Getting ready for battle...
Surin Elephant Round-Up ticket.
Huge elephant guarding the goal!


Soon, we headed into the arena to watch the actual performances by the full-grown elephants. First, a group of elephants did some hula-hooping and dart-throwing. After that was over, a few elephants came out to step over their human volunteers, who were lying face-down in the arena while a massive elephant poked at them with it's trunk and sometimes gently tapped on their bottoms. It sounds terrifying, but it was actually really funny watching the volunteer's reactions to having a gigantic creature stepping on them. Once the volunteers recovered from their heart attacks and got off the field, two large groups of elephants with their mahouts wearing either yellow or orange trotted onto the field for a game of soccer. Those elephants could show up Manchester any day of the week! The last hour or so consisted of several traditional Thai dances accompanied by the elephants and large drums. The finale was a reenactment of a battle between Burma and Thailand, complete with swords, spears, uniforms, gun smoke and fire, and of course, about 25 elephants dressed to kill (hehe...get it?). 
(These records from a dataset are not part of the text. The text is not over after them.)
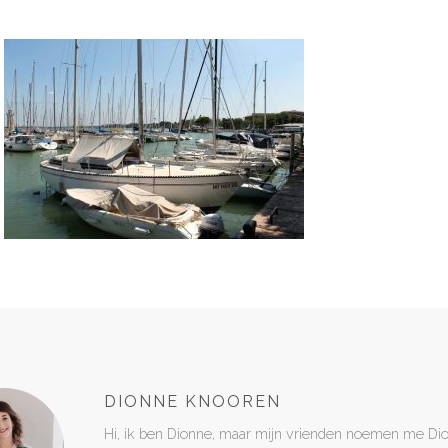
DIONNE KNOOREN
Hi, ik ben Dionne, maar mijn vrienden noemen me Di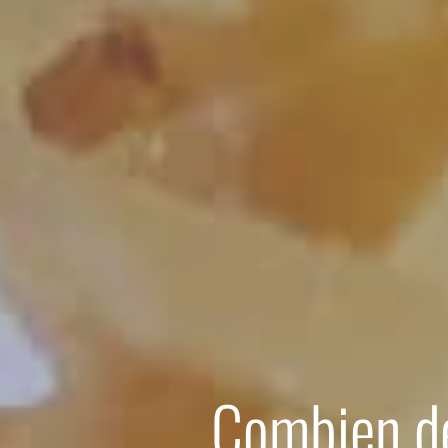
Combien dé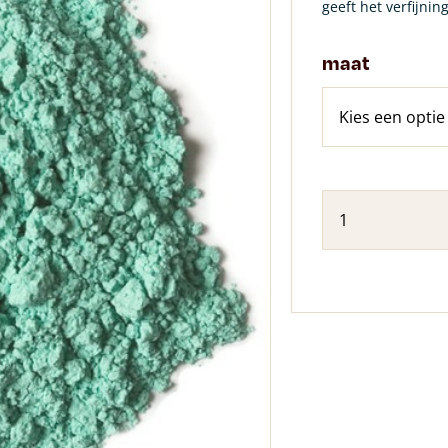
geeft het verfijnin
maat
The four of us wandered the bazaar for a bit, walking past mango stands and insect stands and all sorts of stands. I do not think I will ever be adventurous enough to eat a cockroach or a cricket, but I did have my favorite thing in the world-fresh coconut water with coconut meat. Our journey back to Ubonratchathani took about four ridiculously uncomfortable hours, but it was well-worth the journey and the opportunity to get out of Ubon and into the country. 


This guy knew how to dance better than I ever could.